§ **TASK OBJECTIVE**: Using the data below, show every line where the word "GenAI" occurs.

§ **TASK INPUT**:
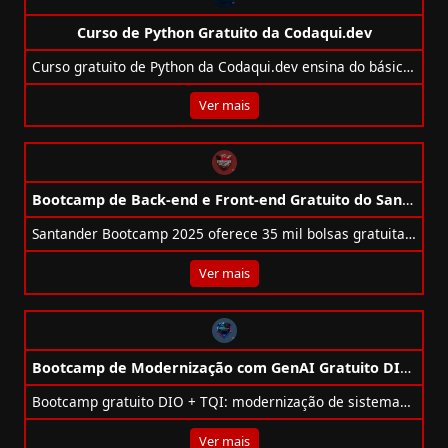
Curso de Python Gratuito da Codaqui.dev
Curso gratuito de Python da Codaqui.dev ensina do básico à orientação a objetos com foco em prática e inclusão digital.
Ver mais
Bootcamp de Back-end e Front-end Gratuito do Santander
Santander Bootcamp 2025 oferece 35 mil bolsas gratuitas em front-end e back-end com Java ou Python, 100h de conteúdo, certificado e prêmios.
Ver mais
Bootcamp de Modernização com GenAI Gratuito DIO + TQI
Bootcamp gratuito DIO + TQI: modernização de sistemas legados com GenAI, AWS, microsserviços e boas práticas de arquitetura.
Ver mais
==
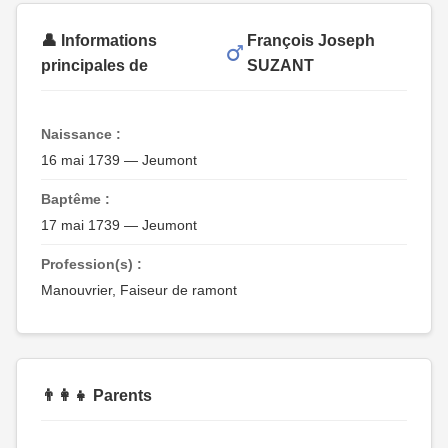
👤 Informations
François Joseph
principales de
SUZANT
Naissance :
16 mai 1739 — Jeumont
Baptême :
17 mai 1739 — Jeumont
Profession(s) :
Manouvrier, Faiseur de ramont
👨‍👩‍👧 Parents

§ **OUTPUT OF THE TASK**:
Bootcamp de Modernização com GenAI Gratuito DIO + TQI
Bootcamp gratuito DIO + TQI: modernização de sistemas legados com GenAI, AWS, microsserviços e boas práticas de arquitetura.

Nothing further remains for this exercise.